Edit: Looking at the page on semifields, it appears that an alternative definition of the term does in fact allow for not having an additive identity. So much for objects getting names that make sense...
A: Yes, by definition. The need for an identity element is deeply entrenched in group theory (otherwise there could be no distinction between groups and monoids), and the fact that the additive group of a field is, indeed, a group, is similarly entrenched in field theory.
Of course one could investigate the consequences of the field axioms without an additive identity -- but one would have to be careful about selecting which axioms that means; the usual textbook presentations rarely distinguish between variants of the axioms that can be shown to be equivalent given the existence of an additive identity. In any case, whatever results you reach then would certainly not be results about fields as everyone understand them. Unless, that is, you happened to pick a selection of axioms that imply that zero must exist anyway.
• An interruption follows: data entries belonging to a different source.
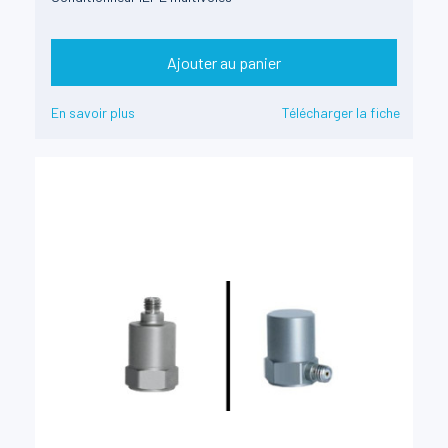
Ajouter au panier
En savoir plus
Télécharger la fiche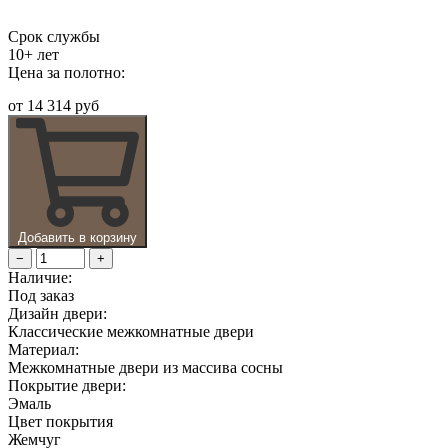
Срок службы
10+ лет
Цена за полотно:
от
14 314 руб
Добавить в корзину
−
+
Наличие:
Под заказ
Дизайн двери:
Классические межкомнатные двери
Материал:
Межкомнатные двери из массива сосны
Покрытие двери:
Эмаль
Цвет покрытия
Жемчуг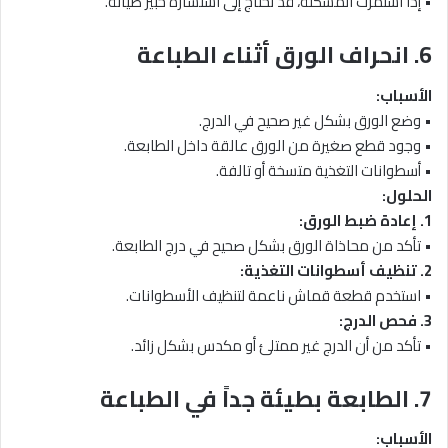
• إذا استمرت المشكلة، قد تحتاج إلى استشارة خبير صيانة.
6. انحراف الورق أثناء الطباعة
الأسباب:
• وضع الورق بشكل غير صحيح في الدرج.
• وجود قطع صغيرة من الورق عالقة داخل الطابعة.
• أسطوانات التغذية متسخة أو تالفة.
الحلول:
1. إعادة ضبط الورق:
• تأكد من محاذاة الورق بشكل صحيح في درج الطابعة.
2. تنظيف أسطوانات التغذية:
• استخدم قطعة قماش ناعمة لتنظيف الأسطوانات.
3. فحص الدرج:
• تأكد من أن الدرج غير ممتلئ أو مكدس بشكل زائد.
7. الطابعة بطيئة جداً في الطباعة
الأسباب: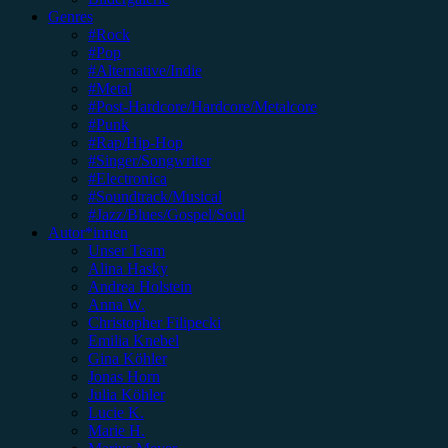
Genres
#Rock
#Pop
#Alternative/Indie
#Metal
#Post-Hardcore/Hardcore/Metalcore
#Punk
#Rap/Hip-Hop
#Singer/Songwriter
#Electronica
#Soundtrack/Musical
#Jazz/Blues/Gospel/Soul
Autor*innen
Unser Team
Alina Hasky
Andrea Holstein
Anna W.
Christopher Filipecki
Emilia Knebel
Gina Köhler
Jonas Horn
Julia Köhler
Lucie K.
Marie H.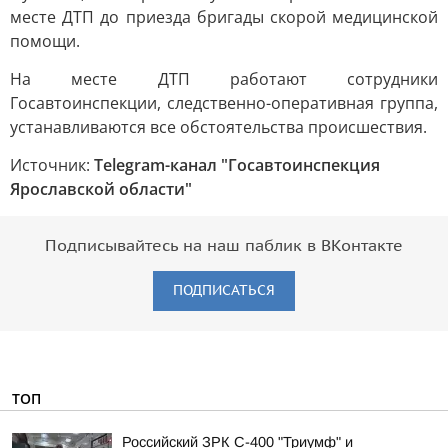
месте ДТП до приезда бригады скорой медицинской
помощи.
На месте ДТП работают сотрудники
Госавтоинспекции, следственно-оперативная группа,
устанавливаются все обстоятельства происшествия.
Источник:
Telegram-канал "Госавтоинспекция
Ярославской области"
Подписывайтесь на наш паблик в ВКонтакте
ПОДПИСАТЬСЯ
ТОП
Российский ЗРК С-400 "Триумф" и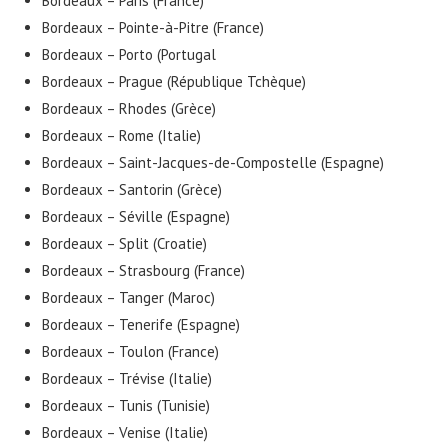
Bordeaux – Paris (France)
Bordeaux – Pointe-à-Pitre (France)
Bordeaux – Porto (Portugal
Bordeaux – Prague (République Tchèque)
Bordeaux – Rhodes (Grèce)
Bordeaux – Rome (Italie)
Bordeaux – Saint-Jacques-de-Compostelle (Espagne)
Bordeaux – Santorin (Grèce)
Bordeaux – Séville (Espagne)
Bordeaux – Split (Croatie)
Bordeaux – Strasbourg (France)
Bordeaux – Tanger (Maroc)
Bordeaux – Tenerife (Espagne)
Bordeaux – Toulon (France)
Bordeaux – Trévise (Italie)
Bordeaux – Tunis (Tunisie)
Bordeaux – Venise (Italie)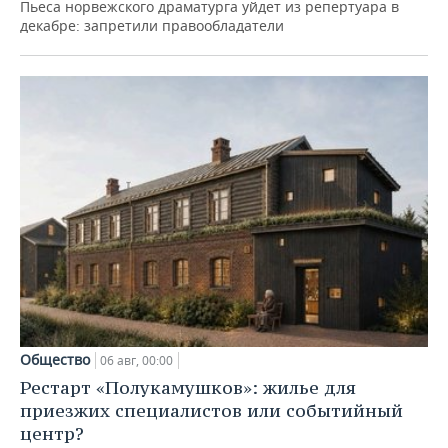
Пьеса норвежского драматурга уйдет из репертуара в
декабре: запретили правообладатели
Общество
06 авг, 00:00
Рестарт «Полукамушков»: жилье для
приезжих специалистов или событийный
центр?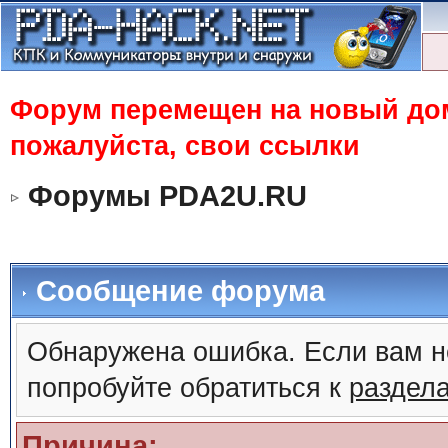
Форум перемещен на новый доме
пожалуйста, свои ссылки
Форумы PDA2U.RU
Сообщение форума
Обнаружена ошибка. Если вам н
попробуйте обратиться к
раздел
Причина: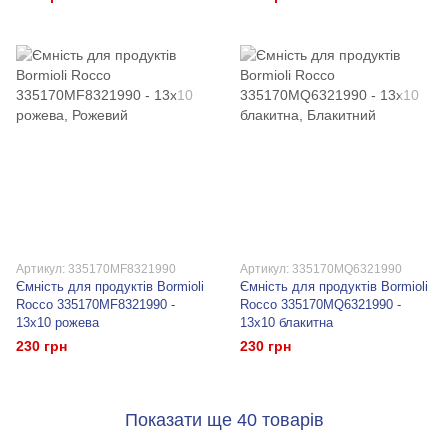
Артикул: 335170MF8321990
Артикул: 335170MQ6321990
Ємність для продуктів Bormioli
Ємність для продуктів Bormioli
Rocco 335170MF8321990 -
Rocco 335170MQ6321990 -
13х10 рожева
13х10 блакитна
230 грн
230 грн
Показати ще 40 товарів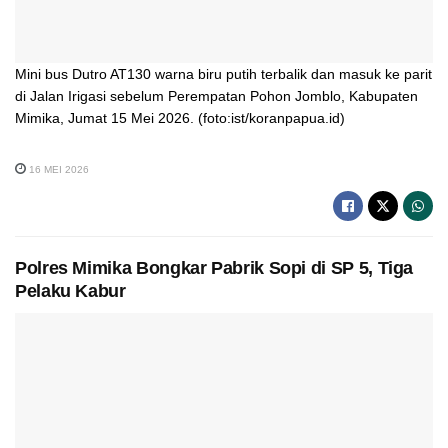
Mini bus Dutro AT130 warna biru putih terbalik dan masuk ke parit
di Jalan Irigasi sebelum Perempatan Pohon Jomblo, Kabupaten
Mimika, Jumat 15 Mei 2026. (foto:ist/koranpapua.id)
16 MEI 2026
Polres Mimika Bongkar Pabrik Sopi di SP 5, Tiga
Pelaku Kabur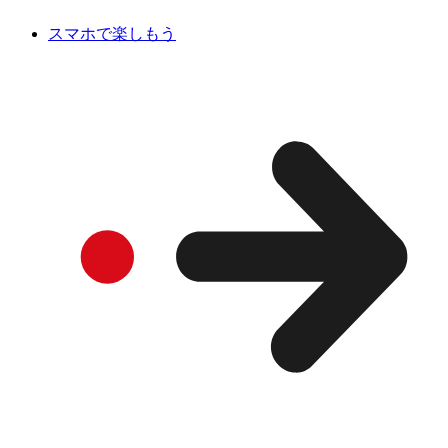
スマホで楽しもう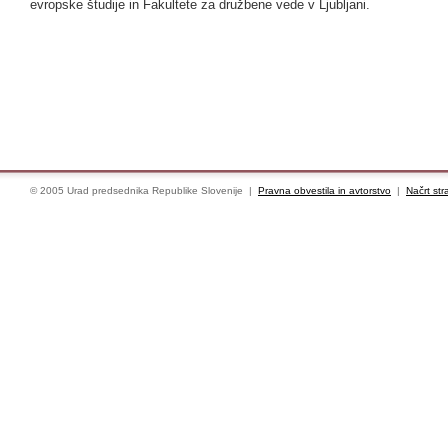
evropske študije in Fakultete za družbene vede v Ljubljani.
© 2005 Urad predsednika Republike Slovenije |
Pravna obvestila in avtorstvo
|
Načrt str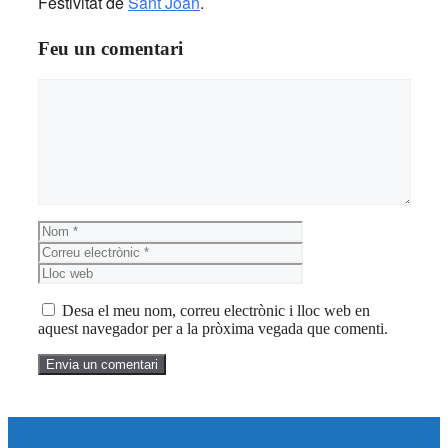
Festivitat de
Sant Joan
.
Feu un comentari
Comentari
Nom
Correu
electrònic
Lloc
web
Desa el meu nom, correu electrònic i lloc web en
aquest navegador per a la pròxima vegada que comenti.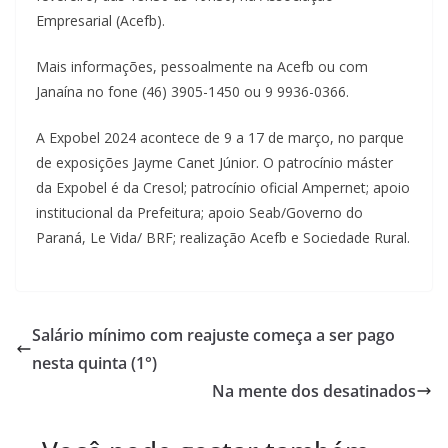
Empresarial (Acefb).
Mais informações, pessoalmente na Acefb ou com
Janaína no fone (46) 3905-1450 ou 9 9936-0366.
A Expobel 2024 acontece de 9 a 17 de março, no parque
de exposições Jayme Canet Júnior. O patrocínio máster
da Expobel é da Cresol; patrocínio oficial Ampernet; apoio
institucional da Prefeitura; apoio Seab/Governo do
Paraná, Le Vida/ BRF; realização Acefb e Sociedade Rural.
Salário mínimo com reajuste começa a ser pago
nesta quinta (1°)
Na mente dos desatinados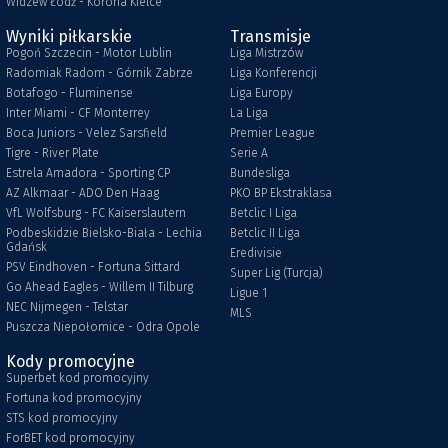
Widzew Łódź - Korona Kielce
Wyniki piłkarskie
Transmisje
Pogoń Szczecin - Motor Lublin
Liga Mistrzów
Radomiak Radom - Górnik Zabrze
Liga Konferencji
Botafogo - Fluminense
Liga Europy
Inter Miami - CF Monterrey
La Liga
Boca Juniors - Velez Sarsfield
Premier League
Tigre - River Plate
Serie A
Estrela Amadora - Sporting CP
Bundesliga
AZ Alkmaar - ADO Den Haag
PKO BP Ekstraklasa
VfL Wolfsburg - FC Kaiserslautern
Betclic I Liga
Podbeskidzie Bielsko-Biała - Lechia
Betclic II Liga
Gdańsk
Eredivisie
PSV Eindhoven - Fortuna Sittard
Super Lig (Turcja)
Go Ahead Eagles - Willem II Tilburg
Ligue 1
NEC Nijmegen - Telstar
MLS
Puszcza Niepołomice - Odra Opole
Kody promocyjne
Superbet kod promocyjny
Fortuna kod promocyjny
STS kod promocyjny
ForBET kod promocyjny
For example, it seems to be hard to require any useful properties of subtraction without allowing a proof that $x-x=y-y$ for all $x$ and $y$, and that this common value is an additive identity.
A: If I understand the definition of a field via abelian groups and distributivity as in Asaf's answer correctly, the perhaps surprising answer is no, you don't need to have an identity element in your axiom set for a field.  The trick lies in that you don't need an identity element in the axioms for a group.  Group theory, in fact, can get founded upon a single axiom, or several axioms which make no reference to a neutral element, if you really want that.  I've only glanced at things here, so see 1 2 and 3 for particular axiom sets.  Once you pick an appropriate axiom set for groups, you use the first part of Asaf's procedure for defining a field, which implies no mention of an identity element in the axiom set for fields.  The existence of inverses also doesn't mean one needs to talk about the identity element in the axiom set.  One could rewrite such existence statements via unary functions as one might do in the context of universal algebra, and this does capture the concept here, since inverses can get proved unique.   
A: Suppose that we talk about a unary function "-" defined on F with -(0)=0, and -(-(x))=x.  Note that instead of talking about a "inverses" for a field or group, we could just talk about those structures with such a unary function.  Now let ⟨F,+, -⟩ satisfy the following properties:


*

*For all x, y, (x+y)=(y+x)

*For all x, y, z ((x+y)+z)=(x+(y+z))

*For all x, (x+-(x))=0
I simply don't see how this implies that "for all x, (x+0)=x", so I don't see why we can't consider a field-like structure which drops only the axiom of an additive identity.  How does this work?  We basically have a commutative, associative structure which has an inverse also, since 3. comes as basically equivalent to the notion of having an additive inverse.  So, now look at Asaf's way of defining a field.  Instead of having ⟨F,0,+⟩ as an Abelian group, we have ⟨F,0,+⟩ as a structure where + satisfies association, commutation, and property 3. above.  We leave the rest of Asaf's way of defining a field intact, so it comes as possible to only drop the axiom of an additive inverse for a field.